- Work instructions -
The span to copy runs from the line containing "занимательным – в" to the last line below. Copy it exactly, with nothing else.

____

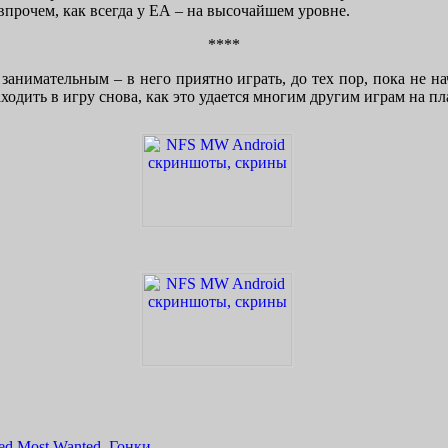
 впрочем, как всегда у ЕА – на высочайшем уровне.
****
 занимательным – в него приятно играть, до тех пор, пока не 
ходить в игру снова, как это удается многим другим играм на п
eed Most Wanted
,
Гонки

____

- Problem solution -
 занимательным – в него приятно играть, до тех пор, пока не 
ходить в игру снова, как это удается многим другим играм на п
eed Most Wanted
,
Гонки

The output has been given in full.